伝統あるパンメーカー、木村屋総本店が、その象徴的な「酒種あんぱん」の製造過程で生じる端材を巧みに活用し、新たなクラフトビール「桜あんぱんビール」を開発しました。これは、同社が150年以上にわたり培ってきたパン作りの技術と、お酒の発想を融合させた画期的な試みです。夏本番を迎え、ビールがより一層美味しく感じられるこの時期に、あんぱんの風味豊かなビールが市場に登場することで、多くの人々の注目を集めています。
木村屋総本店、伝統と革新が織りなす「桜あんぱんビール」を発表
2026年8月1日、東京・銀座にある木村屋総本店銀座本店の4階レストラン「アーブルヴィラージュ」にて、同社初のクラフトビール「桜あんぱんビール」の試飲会が開催されました。このユニークなビールは、同社の代表商品「酒種あんぱん」の製造過程で出るパン生地の端材だけでなく、あんこや桜の塩漬けまでをも再利用して作られています。グラスに注がれたビールは、あんぱんの生地を思わせる淡い琥珀色をしており、ホワイトビールとしては非常に明るく澄んだ色合いが特徴です。一口含むと、上品な桜の香りが口いっぱいに広がり、ビールの苦味は控えめで、パン生地のようなまろやかな甘みと滑らかな口当たりが楽しめます。後味にはあんこの優しい香りがふんわりと残り、軽やかな飲み心地に仕上がっています。
このビールの醸造を手掛けたのは、女性醸造家3名が運営するマイクロブルワリー「三浦ペニンシュラビール」です。醸造長の柳町みゆき氏は、当初甘く濃厚なあんこ風味のビールも検討したものの、最終的には木村屋総本店のあんぱんやサンドイッチに合う、軽やかな味わいを追求したと語っています。あんこの使用量を細かく調整し、香りが強すぎない桜の塩漬けは醸造工程の終盤に加えるなど、何度も試行錯誤を重ねて完成に至りました。また、銀座という立地を考慮し、買い物途中の人々にも気軽に楽しんでもらえるよう、アルコール度数は4%とやや低めに設定されています。

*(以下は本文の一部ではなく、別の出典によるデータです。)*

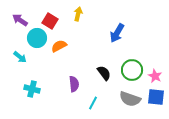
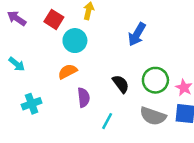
cyan circle: (37, 38) -> (75, 41), moved
orange semicircle: (59, 46) -> (67, 72), moved
cyan cross: (32, 89) -> (32, 104), turned -35

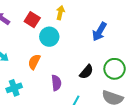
orange semicircle: (67, 72) -> (34, 62), moved, turned -35
black semicircle: (121, 84) -> (86, 72), turned 77

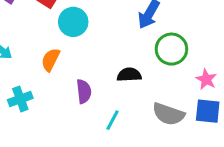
green circle: (115, 69) -> (171, 49), moved
black semicircle: (86, 72) -> (129, 75), turned -133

試食会では、サーモンマリネやとうもろこしのブリュレ、木村屋総本店のパンなどとのペアリングが提案されました。サーモンマリネの塩味はビールのまろやかな口当たりと桜の香りで洗い流され、パンとの組み合わせでは、ビールの甘みと小麦の香りが絶妙に調和し、最高の相性を見せました。どの料理とも喧嘩せず、軽やかな味わいがハーモニーを奏でるため、「桜あんぱんビール」は食中酒としても最適であるとの評価を得ました。
「桜あんぱんビール」の誕生は、食品ロス削減への貢献と、伝統的な素材の新たな可能性を引き出す素晴らしい事例です。老舗企業が若き醸造家たちと手を組み、伝統を守りながらも革新を追求する姿勢は、多くの企業にとって示唆に富むものでしょう。この取り組みが、他の食品メーカーにも新たなインスピレーションを与え、持続可能な社会への貢献につながることを期待します。また、日本の食文化の奥深さと、異分野間のコラボレーションが生み出す新たな価値を改めて感じさせてくれる一杯です。